Following concerns raised by Virginia’s mayors, Sen. Warner inquired today whether lenders plan to extend and expand the assistance being offered to federal workers and contractors affected by the shutdown. In letters addressed to the six largest consumer banks and credit unions in the region, the senator also asked about any steps being taken to ensure that affected individuals are informed of their options.
“The consequences of even a single missed paycheck—let alone two—can be severely devastating. Some federal workers and contractors don’t know how they will put food on the table, pay their electrical bills, or pay their mortgage,” wrote Warner. “I continue to hear from those affected by the shutdown that they feel like they are without options to address their most pressing financial obligations while they wait for an end to the shutdown. What steps have you taken to publicize the assistance you are offering and how have you sought to ensure that those affected by the shutdown are aware of the assistance?”
“Although affected federal employees are, at the very least, assured back pay, many still face trouble making ends meet until paychecks resume, and federal contractors see no relief in sight,” he continued. “The financial pain felt by all of these workers will increase exponentially as the shutdown continues. Do you have any plans to increase the level of assistance to affected federal workers and contractors?”

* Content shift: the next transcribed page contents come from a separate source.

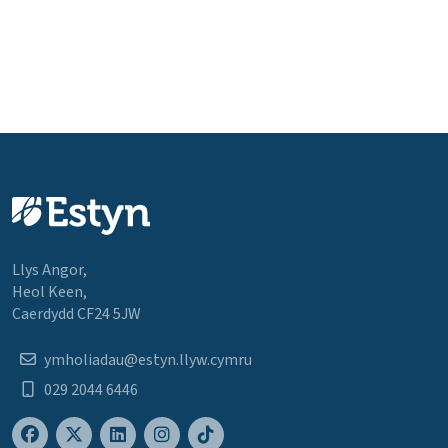
Llys Angor,
Heol Keen,
Caerdydd CF24 5JW
ymholiadau@estyn.llyw.cymru
029 2044 6446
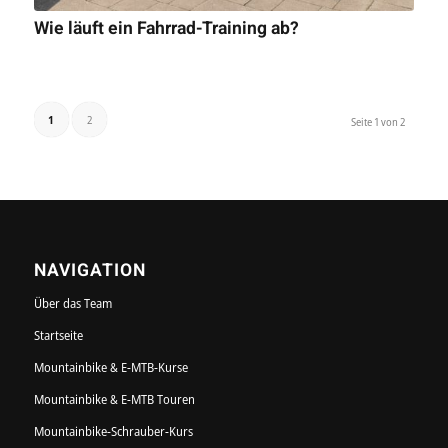
Wie läuft ein Fahrrad-Training ab?
1
2
Seite 1 von 2
NAVIGATION
Über das Team
Startseite
Mountainbike & E-MTB-Kurse
Mountainbike & E-MTB Touren
Mountainbike-Schrauber-Kurs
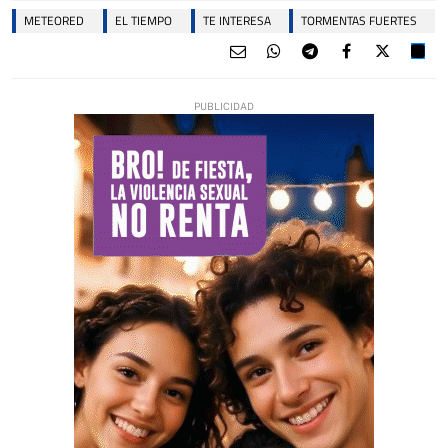
METEORED
EL TIEMPO
TE INTERESA
TORMENTAS FUERTES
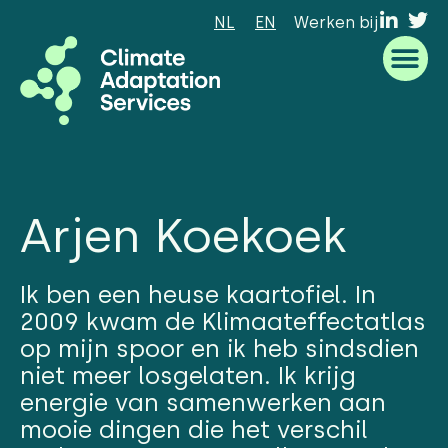
NL
EN
Werken bij
Waar we goed in zijn
Wat we doen
Hoe we werken
Wie we zijn
Arjen Koekoek
Ik ben een heuse kaartofiel. In
2009 kwam de Klimaateffectatlas
op mijn spoor en ik heb sindsdien
niet meer losgelaten. Ik krijg
energie van samenwerken aan
mooie dingen die het verschil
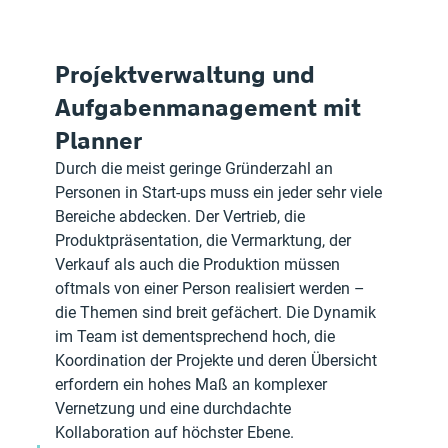
Projektverwaltung und 
Aufgabenmanagement mit 
Planner 
Durch die meist geringe Gründerzahl an 
Personen in Start-ups muss ein jeder sehr viele 
Bereiche abdecken. Der Vertrieb, die 
Produktpräsentation, die Vermarktung, der 
Verkauf als auch die Produktion müssen 
oftmals von einer Person realisiert werden – 
die Themen sind breit gefächert. Die Dynamik 
im Team ist dementsprechend hoch, die 
Koordination der Projekte und deren Übersicht 
erfordern ein hohes Maß an komplexer 
Vernetzung und eine durchdachte 
Kollaboration auf höchster Ebene. 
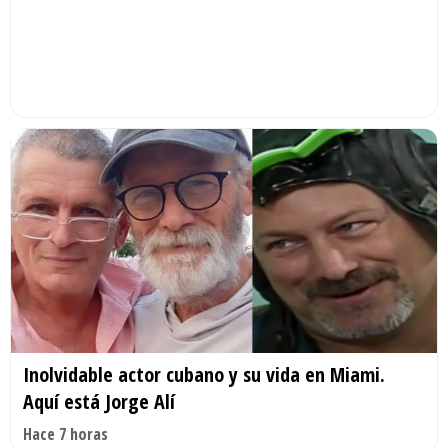
Inolvidable actor cubano y su vida en Miami.
Aquí está Jorge Alí
Hace 7 horas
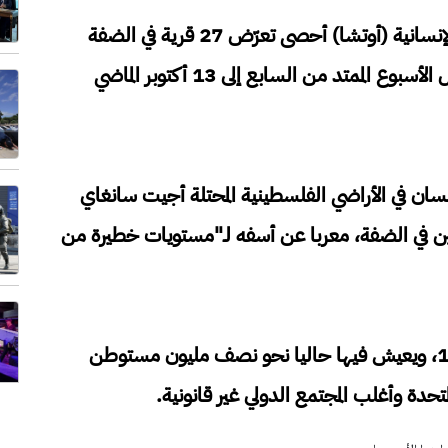
وكان مكتب الأمم المتحدة لتنسيق الشؤون الإنسانية (أوتشا) أحصى تعرّض 27 قرية في الضفة
لهجمات مرتبطة بموسم قطاف الزيتون خلال الأسبوع الممتد من السابع إلى 13 أكتوبر الماضي
نسان في الأراضي الفلسطينية المحتلة أجيت سانغاي
ين في الضفة، معربا عن أسفه لـ"مستويات خطيرة من
وتحتل إسرائيل الضفة الغربية منذ عام 1967، ويعيش فيها حاليا نحو نصف مليون مستوطن
متحدة وأغلب المجتمع الدولي غير قانونية.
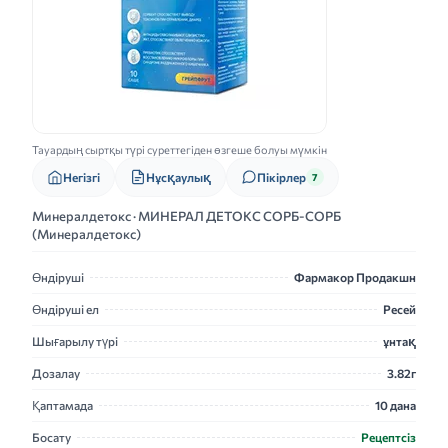
Тауардың сыртқы түрі суреттегіден өзгеше болуы мүмкін
Нұсқаулық
Негізгі
Пікірлер
7
Минералдетокс · МИНЕРАЛ ДЕТОКС СОРБ-СОРБ
(Минералдетокс)
Өндіруші
Фармакор Продакшн
Өндіруші ел
Ресей
Шығарылу түрі
ұнтақ
Дозалау
3.82г
Қаптамада
10 дана
Босату
Рецептсіз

As the longest government shutdown in U.S. history continues, more federal workers and contractors find themselves struggling financially. Many banks have already taken steps to help federal workers and contractors, such as making no-fee personal loans available, offering mortgage and loan forbearance, deferring payment obligations, and waiving or adjusting fees. As many federally-connected families confront the possibility of missing a second paycheck this Friday, they face an increasing financial pressure that may render many of them unable to pay their rent, mortgage or other critical personal obligations.
On Monday, Warner hosted a phone call with Virginia’s mayors to hear the most pressing local concerns triggered by the government shutdown. Many of the mayors expressed worry that while cities were able to offer forbearance on municipal costs like water and electrical bills, that with a second missed paycheck fast approaching, many more of their constituents would soon be struggling to afford their housing costs and private sector loan payments such as mortgages.
In addition to asking about extended assistance for those affected by the shutdown, Warner also acknowledged and thanked the CEOs for measures already in place. Letters were sent to the Chief Executive Officers of Bank of America Corp., Citigroup, JPMorgan Chase & Co., U.S. Bancorp,Wells Fargo and Navy Federal Credit Union.